Caffeine doesn't enter the bloodstream instantly. It takes about 45 minutes for it to travel through the stomach to the small intestine into the bloodstream if the stomach is empty. 


If you have eaten something, however, the caffeine in the beverage will sit in your stomach until food is digested, all the nutrients emptied out of the stomach at the same time. The caffeine in coffee and a doughnut or coffee and cream or coffee and a candy bar, or coffee after a full meal, takes longer to "hit" the bloodstream. That's also true of other sources of caffeine, of course, including caffeine pills like No-Doze and Vivarin.

All other things being equal, caffeine has a half life in the bloodstream of 5 to 7 hours. That means that 50 percent of the caffeine in your cup of coffee or tea with breakfast is still in your bloodstream 5 to 7 hours later, and 25 percent is still in your bloodstream 10 to 14 hours later. However, the other substances you use can affect how long caffeine stays in your system. 

Nicotine causes your liver to clear caffeine out of your system 30 to 50 percent faster. Instead of feeling an energy boost for two or three hours, if you smoke, the effects of caffeine may last just an hour to 90 minutes.

In women, the use of oral contraceptives has the opposite effect on caffeine clearance. In women who are on the Pill, caffeine has a half life of 8 to 12 hours. In women who are pregnant, the added estrogen and pregesterone in their bodies gives caffeine a half life of about 15 to 16 hours. 
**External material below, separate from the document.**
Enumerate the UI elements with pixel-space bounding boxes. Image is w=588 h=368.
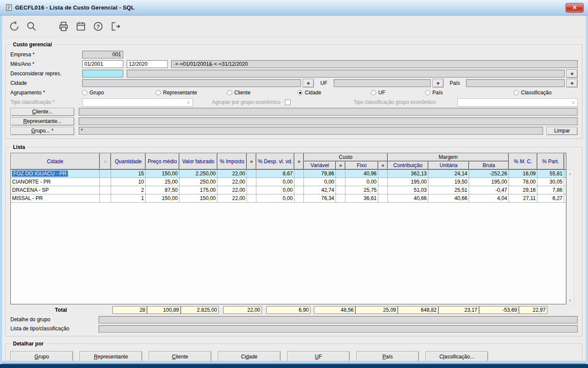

Men or women who take SSRI antidepressants clear caffeine very slowly. For them, 50 percent of caffeine from a single beverage may stay in their systems as long as 56 hours. This means that caffeine may build up in the bloodstreams of people who use drugs such as Luvox. 


In newborns, caffeine has a half life of up to 80 hours, although by the time a baby is six months old, he or she has developed enzymes that can process the substance.


What caffeine does for you also depends on how much you are giving your liver to detoxify. The liver transforms caffeine into theophylline, the same chemical that is also used as an asthma medication. It turns caffeine into theobromine, the chemical found in chocolate, which relaxes blood vessels and sets the mood for love. It turns most of caffeine into paraxanthine, which helps fat cells release fat stores as  glycerol and free fatty acids so the muscles can burn them.

However, all of these tranformations depend on an enzyme known as CYP1A2. Some foods and substances increase the activity of CYP1A2. If you eat cauliflower, or grilled meat, or broccoli, or Brussels sprouts, your body will use the enzyme to transform caffeine into one of these three (or a closely related) non-stimulant form. 


On the other hand, grapefruit juice, cumin, peppermint (candy or tea), and chamomile tea interfere with the enzyme, so the liver keeps caffeine in its stimulant form. 


Many medications have intense effects on how your body uses caffeine. If you take insulin, your body "burns up" caffeine fast. If you take Cipro or calcium channel blockers or certain medications for GERD (such as Omeprazole, also known as Prilosec), your body quickly turns caffeine into other chemicals. If you take a different medication for GERD, cimetidine (Tagamet), or if you take St. John's wort or you eat a lot of curry, your body hangs on to caffeine longer. Many of the medications for psychiatric disorders also keep caffeine in its stimulant form.


It's not just how much caffeine you get into your system. It's also everything else you ingest. A little more or a little less caffeine may or may not have any effect at all.